Kovatch Patricia, Costa Anthony, Giles Zachary, Fluder Eugene, Cho Hyung Min, Mazurkova Svetlana
Icahn School of Medicine at Mount Sinai, 1 Gustave L. Levy Place, New York, NY 10029, 212-241-6500.
SC Conf Proc. 2015 Nov;2015. doi: 10.1145/2807591.2807595.

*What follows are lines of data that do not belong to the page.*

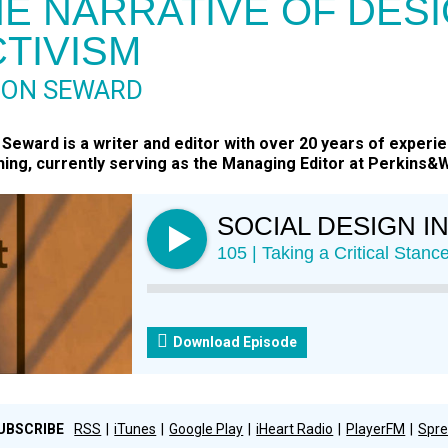
E NARRATIVE OF DESI
TIVISM
RON SEWARD
Seward is a writer and editor with over 20 years of experie
hing, currently serving as the Managing Editor at Perkins&Wi
SOCIAL DESIGN I
105 | Taking a Critical Stan
Download Episode
UBSCRIBE
RSS
iTunes
Google Play
iHeart Radio
PlayerFM
Spre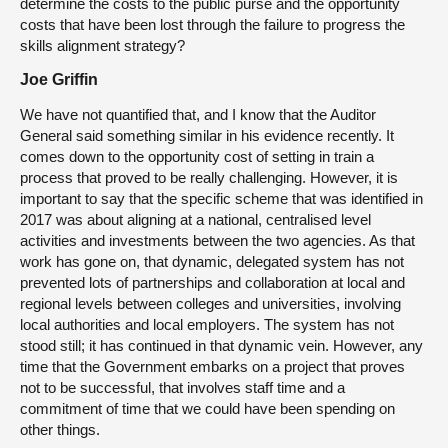
determine the costs to the public purse and the opportunity
costs that have been lost through the failure to progress the
skills alignment strategy?
Joe Griffin
We have not quantified that, and I know that the Auditor
General said something similar in his evidence recently. It
comes down to the opportunity cost of setting in train a
process that proved to be really challenging. However, it is
important to say that the specific scheme that was identified in
2017 was about aligning at a national, centralised level
activities and investments between the two agencies. As that
work has gone on, that dynamic, delegated system has not
prevented lots of partnerships and collaboration at local and
regional levels between colleges and universities, involving
local authorities and local employers. The system has not
stood still; it has continued in that dynamic vein. However, any
time that the Government embarks on a project that proves
not to be successful, that involves staff time and a
commitment of time that we could have been spending on
other things.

As personalized medicine becomes more integrated into healthcare, the rate at which human genomes are being sequenced is rising quickly together with a concomitant acceleration in compute and storage requirements. To achieve the most effective solution for genomic workloads without re-architecting the industry-standard software, we performed a rigorous analysis of usage statistics, benchmarks and available technologies to design a system for maximum throughput. We share our experiences designing a system optimized for the "Genome Analysis ToolKit (GATK) Best Practices" whole genome DNA and RNA pipeline based on an evaluation of compute, workload and I/O characteristics. The characteristics of genomic-based workloads are vastly different from those of traditional HPC workloads, requiring different configurations of the scheduler and the I/O subsystem to achieve reliability, performance and scalability. By understanding how our researchers and clinicians work, we were able to employ techniques not only to speed up their workflow yielding improved and repeatable performance, but also to make more efficient use of storage and compute resources.
随着个性化医疗越来越融入医疗保健领域,人类基因组测序的速度迅速提高,同时对计算和存储的需求也在加速增长。为了在不重新构建行业标准软件的情况下实现针对基因组工作负载的最有效解决方案,我们对使用统计数据、基准测试和可用技术进行了严格分析,以设计一个实现最大吞吐量的系统。我们分享基于对计算、工作负载和I/O特性的评估,为“基因组分析工具包(GATK)最佳实践”全基因组DNA和RNA流程设计优化系统的经验。基于基因组的工作负载特性与传统高性能计算(HPC)工作负载的特性有很大不同,需要对调度器和I/O子系统进行不同的配置,以实现可靠性、性能和可扩展性。通过了解我们的研究人员和临床医生的工作方式,我们不仅能够采用技术来加速他们的工作流程,提高性能并使其可重复,还能更有效地利用存储和计算资源。